I just had one of those “programming made me happy” moments I thought I’d share.
Background
I’m working on a pure-Elixir markdown parser called earmark. As you probably know, markdown is very poorly specified, which means that each implementation wings it when it comes to edge cases.
Into this void comes Standard Markdown, a valiant attempt to create a specification for this most organic of syntaxes.

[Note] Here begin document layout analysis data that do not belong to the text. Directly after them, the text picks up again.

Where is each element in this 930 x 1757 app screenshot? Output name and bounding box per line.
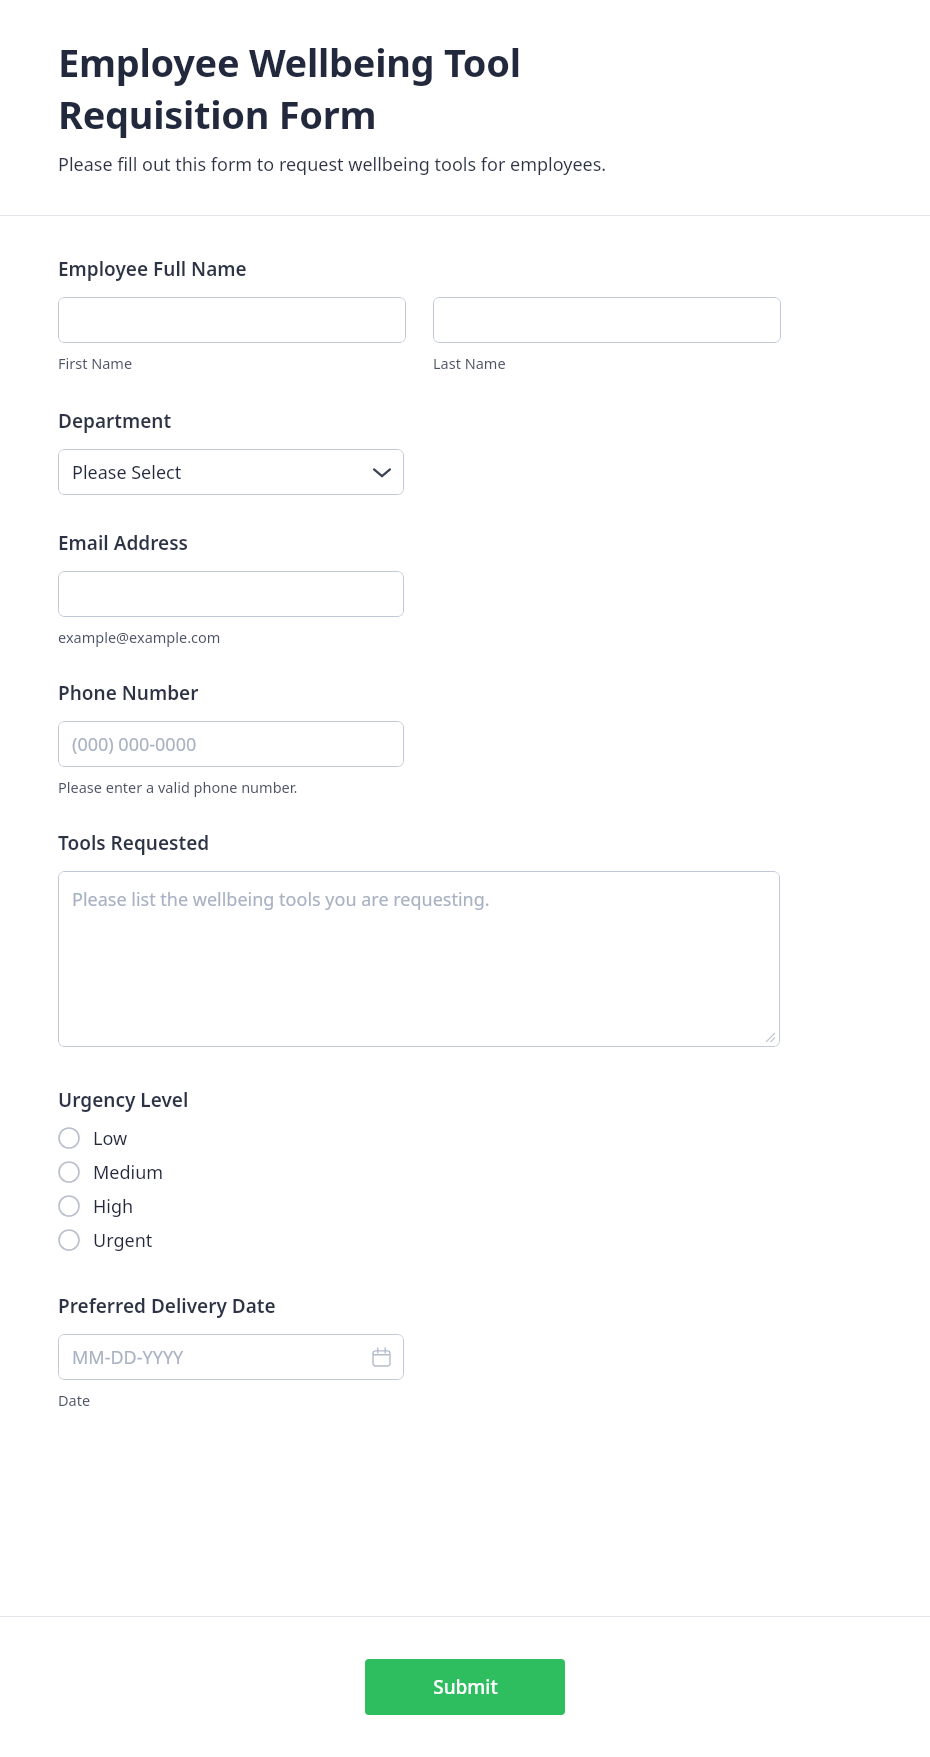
staticText: Employee Wellbeing Tool Requisition Form [58, 36, 718, 140]
staticText: Please list the wellbeing tools you are … [72, 887, 490, 912]
staticText: Phone Number [58, 680, 199, 706]
staticText: Medium [93, 1160, 164, 1185]
staticText: example@example.com [58, 627, 221, 647]
button[interactable]: First Name [58, 297, 406, 343]
staticText: Submit [433, 1674, 498, 1700]
button[interactable]: Urgent [58, 1223, 153, 1257]
button[interactable]: Phone Number [58, 721, 404, 767]
button[interactable]: Email Address [58, 571, 404, 617]
staticText: Employee Full Name [58, 256, 247, 282]
staticText: Please enter a valid phone number. [58, 777, 298, 797]
staticText: Please fill out this form to request wel… [58, 152, 607, 177]
button[interactable]: Please Select [58, 449, 404, 495]
button[interactable]: Last Name [433, 297, 781, 343]
staticText: (000) 000-0000 [72, 732, 197, 757]
staticText: Department [58, 408, 172, 434]
staticText: Low [93, 1126, 128, 1151]
staticText: Please Select [72, 460, 182, 485]
button[interactable]: Low [58, 1121, 128, 1155]
button[interactable]: High [58, 1189, 134, 1223]
staticText: Preferred Delivery Date [58, 1293, 276, 1319]
staticText: High [93, 1194, 134, 1219]
staticText: Date [58, 1390, 91, 1410]
staticText: Email Address [58, 530, 188, 556]
button[interactable]: Preferred Delivery Date [58, 1334, 404, 1380]
button[interactable]: Tools Requested [58, 871, 780, 1047]
staticText: Last Name [433, 353, 506, 373]
staticText: Urgency Level [58, 1087, 189, 1113]
staticText: Tools Requested [58, 830, 210, 856]
staticText: MM-DD-YYYY [72, 1345, 184, 1370]
button[interactable]: Medium [58, 1155, 164, 1189]
button[interactable]: Submit [365, 1659, 565, 1715]
staticText: First Name [58, 353, 133, 373]
staticText: Urgent [93, 1228, 153, 1253]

As part of their effort, they have a test suite. It’s written as a pseudo-markdown document. The tests are stanzas that look like this:
Here is a simple example of a blockquote:
.
> # Foo
> bar
> baz
.
<blockquote>
<h1>Foo</h1>
<p>bar
baz</p>
</blockquote>
.
The spaces after the `>` characters can be omitted:
.
># Foo
>bar
> baz
.
<blockquote>
<h1>Foo</h1>
<p>bar
baz</p>
</blockquote>
.
The lines containing just dots delimit the tests. The first block is the markdown input, and the second block is the expected HTML output.
They thoughtfully provide a Perl script that runs these tests against your markdown implementation.
I wanted instead to integrate their tests into my overall test suite. This means I wanted to run their tests inside Elixir’s ExUnit.
It turns out to be fairly easy. But, along the way, I learned a little, and I smiled a lot. Here’s a brain dump of what was involved.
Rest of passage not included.